Strong directional flow: May cause jetting after melt enters the cavity, affecting flow front stability and weld line strength.
Application: Most widely used, suitable for most flat-plate and box-type products, especially when the gate is located on parting surface.

 

Impact: Excellent pressure transmission efficiency.
Cause:
Gradual cross-sectional expansion: Gate gradually expands from a narrow entrance to width of cavity. This design effectively reduces flow velocity and shear rate of melt as it enters cavity, minimizing viscosity loss and jetting.
Smooth flow: Provides a more uniform and gentler flow front, facilitating uniform cavity filling and pressure transfer.
Relatively controllable solidification: Although expanded portion is thin, entrance area is typically thicker (designed according to product thickness requirements), which helps delay complete freezing of main portion of gate, provides better pressure retention and shrinkage compensation than side gates.
Applications: Commonly used for flat panels and large, thin-walled products (such as panels and lids) where spraying must be avoided and uniform flow and high surface quality (especially high gloss) are desired.

 

Impact: Low to moderate pressure transfer efficiency (similar to or slightly better than point gates).
Causes:
Long and tortuous flow path: Melt must flow through a curved, often long tunnel, generating significant frictional resistance and pressure loss.
Restricted cross-section: To ensure automatic break-off, gate's cross-section (especially thickness) cannot be very large, limiting flow capacity.
High shear and temperature rise: When passing through a narrow, curved tunnel, melt experiences high shear.

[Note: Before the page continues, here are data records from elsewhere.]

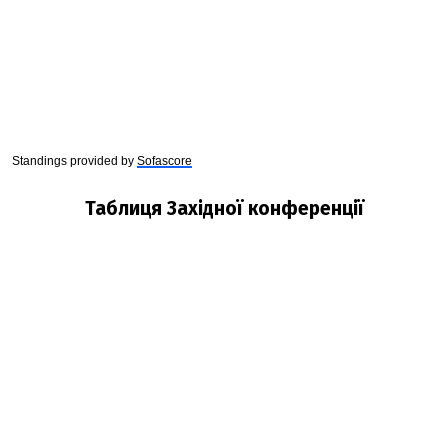
Standings provided by
Sofascore
Таблиця Західної конференції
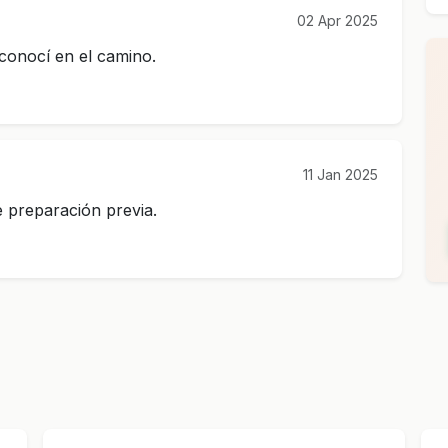
02 Apr 2025
conocí en el camino.
11 Jan 2025
 preparación previa.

While some temperature rise reduces viscosity, pressure loss remains significant.
Solidification risk: Tortuous shape and relatively small cross-section make it more susceptible to premature freezing during holding phase, affecting feeding efficiency.
Applications: Primarily used in automated production (two-plate molds with automatic degating), where appearance is critical and point or side gates are not feasible (e.g., on the outside of part).

 

Impact: Highest pressure transmission efficiency.
Reason:
Largest Cross-Section: Sprue leads directly to mold cavity and has the largest cross-section (usually close to or equal to thickness of part at gate).
Shortest Path: Melt has the shortest flow path from injection molding machine nozzle to mold cavity.
Minimum Resistance: Large cross-section and shortest path mean minimal flow resistance and pressure loss.
Slowest Solidification: Large volume maximizes cooling and solidification times, maintaining excellent feeding channels throughout the entire holding phase, maximizing holding efficiency.
Disadvantages: Gate vestige is large and difficult to remove, resulting in high residual stress and a tendency to cause sink marks and shrinkage cavities near gate (although feeding is good, localized volume also results in significant shrinkage). Suitable only for single-cavity molds or specific large, thick-walled parts.
Applications: Large, thick-walled products (such as buckets and basins), applications requiring extremely high pressure transmission and pressure holding, and products with less demanding appearance.

 

Core objective of "gate thickness must be ≥ 1/2 (no fill) or 2/3 (high-gloss finish) part thickness" is to ensure effective feeding channels during holding phase.
Principle: As part cools and solidifies, material shrinkage creates a volumetric void. This volumetric void requires continued melt flow into cavity under holding pressure.
Gate solidification is a bottleneck: If gate solidifies before part has fully contracted, feeding channel is cut off, resulting in voids (voids) or surface sinks (sinks) forming inside part (especially in thick-walled areas away from the gate).
Thickness affects solidification time: The thicker gate, the greater its heat capacity, the longer it takes to cool and solidify. Achieving a thickness of 1/2 (general requirement) or 2/3 (high requirement) of part thickness allows gate to solidify significantly longer than that of critical areas of part, ensuring that gate remains molten and unobstructed even when shrinkage compensation is required. This is crucial for ensuring efficient pressure transfer during holding phase.

 

Gate selection is a comprehensive trade-off; there's no absolute optimal solution, only the most suitable. Following are systematic steps and key considerations:

Appearance requirements: What is allowable location, size, and visibility of gate marks? Gate design and location for high-gloss finish requirements (point gates, fan gates, and latent gates are often selected, with strict gate thickness and solidification time requirements).
Functional requirements: Are there any stress-bearing areas in part? What are weld line location and strength requirements? Gate location should be avoided in high-stress areas or where it might impact critical functions.
Dimensional accuracy: For products with high deformation control requirements, gate location and type can affect filling balance and holding pressure, which in turn can affect warpage.
Material Properties: Material fluidity (viscosity), shrinkage, thermal stability, and shear sensitivity. Materials with poor fluidity require larger gates or more efficient gates.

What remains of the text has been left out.